The information is contained in a note issued by the Office for the Prevention and Investigation of Accidents with Aircraft and Rail Accidents (GPIAAF), which Lusa has seen.

The Eurocopter took off at 3.10 p.m. from a private aerodrome at Valongo, in Porto district, with a team of five firefighters on board and fire-fighting equipment consisting of a basket and bucket. After dropping the team on the ground, and lowering the bucket into position, the pilot flew the helicopter to a nearby water source to fill up for the first time with a view to emptying the water onto the fire.

As the note states, "after the cycle was repeated, on the second approach to the site of the fire and in coordination with another aircraft" that was operating in the area, "the pilot, knowing of the existence and location of the aerial power cables that existed in the location, defines the trajectory for the second drop.

"After crossing a first very-high-voltage line, duly indicated and composed of 14 conductors, the bucket suspended from the aircraft collided with the cables of the second line positioned at lower down and about 45 metres horizontally from the first, which is why it was not marked," the GPIAAF states.
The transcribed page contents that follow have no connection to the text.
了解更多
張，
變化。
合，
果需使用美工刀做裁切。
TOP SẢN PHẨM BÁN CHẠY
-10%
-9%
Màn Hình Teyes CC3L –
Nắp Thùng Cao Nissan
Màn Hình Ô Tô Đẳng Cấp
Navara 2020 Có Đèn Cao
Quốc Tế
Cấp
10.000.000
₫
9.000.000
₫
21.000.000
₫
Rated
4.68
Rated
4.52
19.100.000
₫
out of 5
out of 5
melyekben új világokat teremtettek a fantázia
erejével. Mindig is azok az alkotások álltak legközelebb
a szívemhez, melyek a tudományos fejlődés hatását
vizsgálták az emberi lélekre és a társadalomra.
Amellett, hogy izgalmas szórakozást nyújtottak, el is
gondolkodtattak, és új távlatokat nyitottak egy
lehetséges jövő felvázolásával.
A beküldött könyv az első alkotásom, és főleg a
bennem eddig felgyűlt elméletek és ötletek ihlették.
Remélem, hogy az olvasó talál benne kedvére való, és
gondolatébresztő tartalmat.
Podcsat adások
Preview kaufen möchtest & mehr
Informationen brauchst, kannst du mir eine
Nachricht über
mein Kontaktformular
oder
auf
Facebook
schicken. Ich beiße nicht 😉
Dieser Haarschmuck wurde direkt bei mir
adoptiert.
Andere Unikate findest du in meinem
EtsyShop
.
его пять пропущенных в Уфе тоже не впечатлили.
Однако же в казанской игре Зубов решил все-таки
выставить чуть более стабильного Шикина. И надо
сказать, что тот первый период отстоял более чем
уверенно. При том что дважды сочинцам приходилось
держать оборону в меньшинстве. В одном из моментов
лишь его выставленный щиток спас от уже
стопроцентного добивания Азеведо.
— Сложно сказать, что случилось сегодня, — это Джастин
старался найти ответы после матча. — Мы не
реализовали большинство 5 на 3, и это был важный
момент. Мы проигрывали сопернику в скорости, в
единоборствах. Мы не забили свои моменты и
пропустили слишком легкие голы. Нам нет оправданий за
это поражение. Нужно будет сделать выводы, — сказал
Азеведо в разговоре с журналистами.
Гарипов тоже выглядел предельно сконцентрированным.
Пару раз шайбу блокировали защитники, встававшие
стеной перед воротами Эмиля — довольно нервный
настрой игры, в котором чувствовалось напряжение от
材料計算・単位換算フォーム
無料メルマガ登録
The section in question of the second line, according to the note, "is characterised by a span of 400 meters” between two poles to the east and west.

"With the tail rotor destroyed, the vibrations induced by this lead to a rapid separation of the vertical stabiliser [that is] typical in these events of severe rotor 'unbalancing',” the note continues. “Now without its tail rotor and without vertical stabiliser the aircraft starts to rotate counterclockwise as an effect of the torque of the main rotor.
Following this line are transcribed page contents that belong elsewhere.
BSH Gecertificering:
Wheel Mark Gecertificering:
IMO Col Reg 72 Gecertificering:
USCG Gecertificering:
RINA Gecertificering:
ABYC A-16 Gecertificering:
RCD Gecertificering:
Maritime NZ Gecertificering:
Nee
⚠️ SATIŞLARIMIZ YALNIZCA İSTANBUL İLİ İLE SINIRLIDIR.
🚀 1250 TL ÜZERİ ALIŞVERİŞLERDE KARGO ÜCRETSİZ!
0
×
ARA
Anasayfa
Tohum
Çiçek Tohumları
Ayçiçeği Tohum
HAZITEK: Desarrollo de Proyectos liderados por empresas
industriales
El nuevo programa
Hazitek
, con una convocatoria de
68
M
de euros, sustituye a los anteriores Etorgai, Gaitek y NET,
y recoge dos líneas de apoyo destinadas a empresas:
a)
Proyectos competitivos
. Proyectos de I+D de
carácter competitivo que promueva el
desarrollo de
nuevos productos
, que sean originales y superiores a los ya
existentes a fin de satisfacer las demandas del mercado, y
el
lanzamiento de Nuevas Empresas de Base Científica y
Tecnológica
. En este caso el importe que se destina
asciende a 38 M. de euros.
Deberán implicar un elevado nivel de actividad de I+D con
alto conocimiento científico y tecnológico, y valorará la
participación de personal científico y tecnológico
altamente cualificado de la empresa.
“The loss of control of the aircraft was inevitable and [resulted in the] consequent abrupt drop in rotation, traversing 66 meters until it came to a stop", the GPIAAF says.

The resulting "violent” crash on the ground immediately triggered an “intense” fire that “fully consumed the aircraft", the note states, adding that "in this process the pilot, the sole occupant of the aircraft was fatally injured".

Ferreira, 36, was a pilot in the Portuguese Air Force’s 751 squadron and also commander of the volunteer firefighters of Cete, in Paredes, in Porto district.